Multi-camera operating room activity analysis for workflow analysis
View PublicationAbstract
Recognizing workflow in the operating room (OR) is essential for developing context-aware systems to provide rich information to enhance patient outcomes by providing performance feedback to the staff post operation or by managing OR scheduling and utilization in real-time. However, manual event reporting can be unreliable and time-consuming. Therefore, our work aims to develop an automatic OR activity analysis framework for recognizing OR workflow for efficiency understanding, analysis and optimization. Such tasks are challenging due to the OR staff wearing similar scrubs and face masks in this setting. The presence of large machinery and equipment also occlude much camera views. By utilizing multiple pre-calibrated cameras mounted in the OR, our system localizes, tracks and recognizes the activity of each staff in OR. First, multi-person localization is done in 2D by using a top-down neural network. Next, an efficient and novel 3D reconstruction by tracking scheme is employed by matching 2D poses across different camera views with back-projected 2D poses from previous frame.

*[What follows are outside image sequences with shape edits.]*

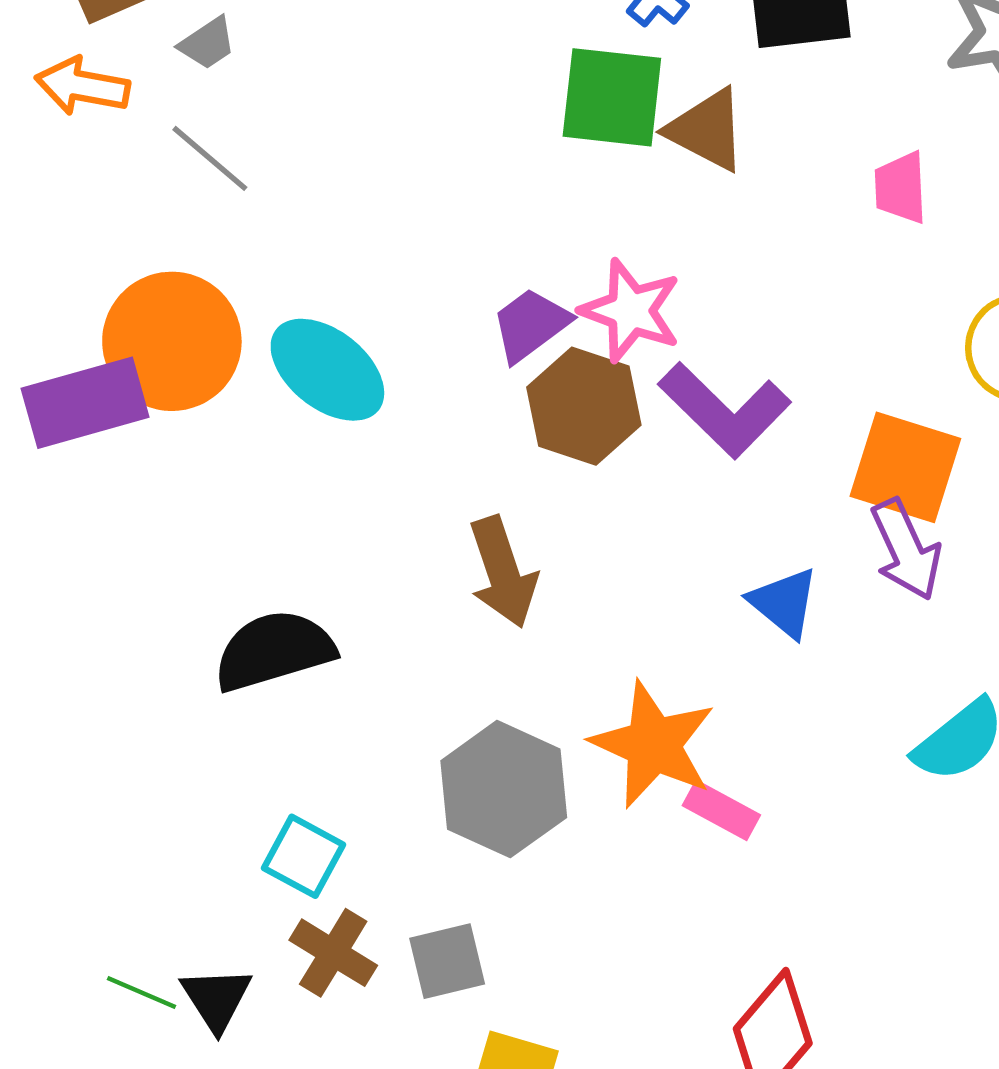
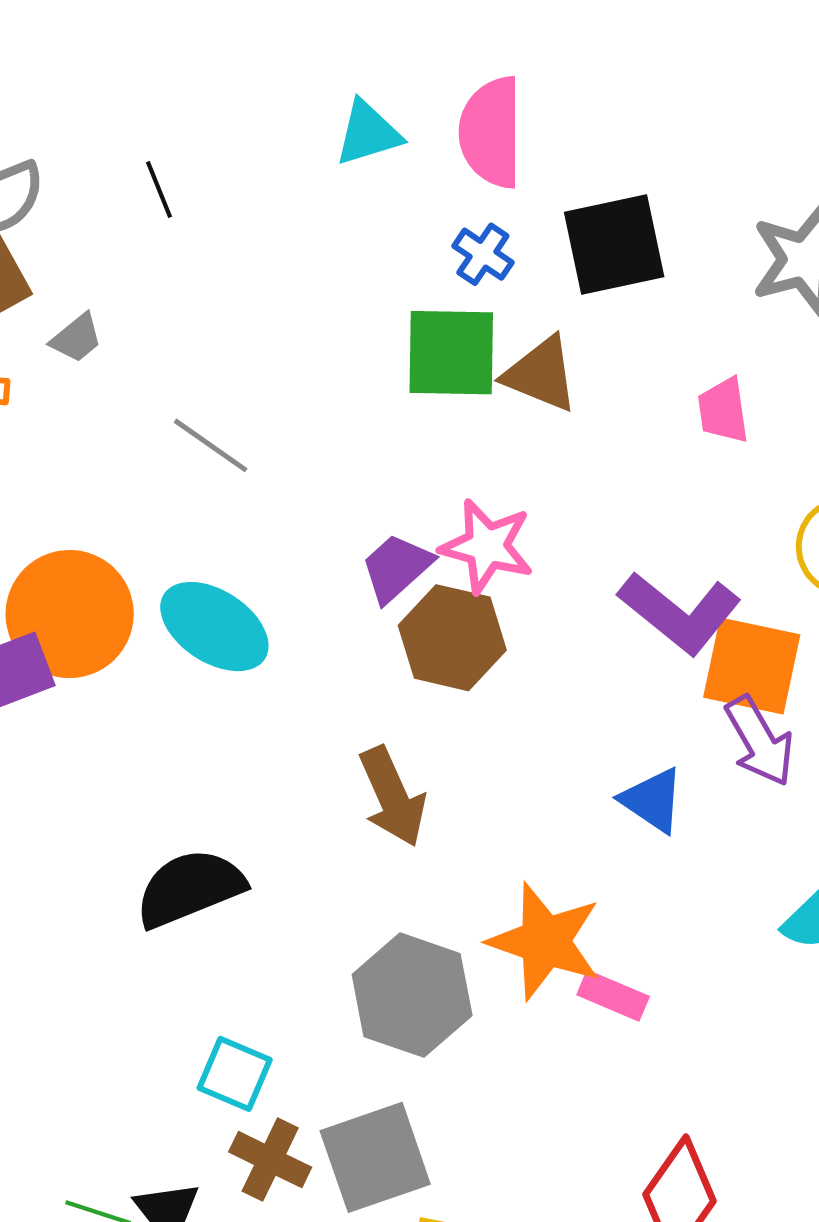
gray line: (210, 158) -> (211, 445), moved
purple L-shape: (725, 410) -> (680, 613), moved
gray square: (447, 961) -> (375, 1157), size x1.5

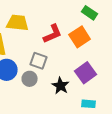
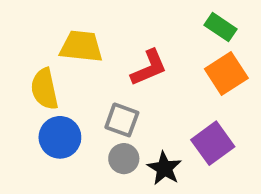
orange square: (80, 37) -> (226, 73), moved
gray circle: (30, 79) -> (124, 159), moved

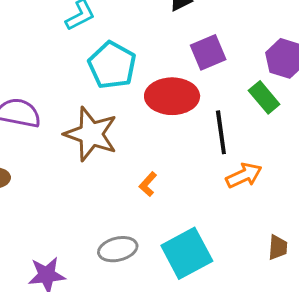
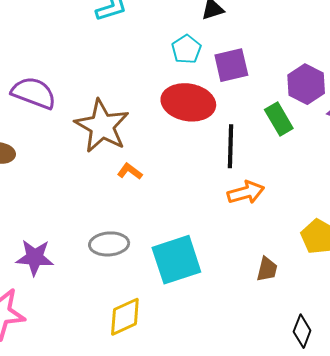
cyan pentagon: (112, 65) -> (186, 49), moved, size x0.6
orange L-shape: (148, 184) -> (130, 171), moved, turned 75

Lastly, actions, such as standing, walking, sitting, crouching and lying, are recognized via prior pose knowledge and a pose graph convolution network. We evaluated pose estimation accuracy using percentage of correct key points (PCK) metric and achieved 78.0% accuracy on MVOR dataset, which outperformed state-of-art performance (76.2%). Based on these poses, the actions recognized are 96% accurate. Given the results, our proposed framework for automatic OR activity analysis demonstrates its potential to facilitate further online or offline workflow analysis.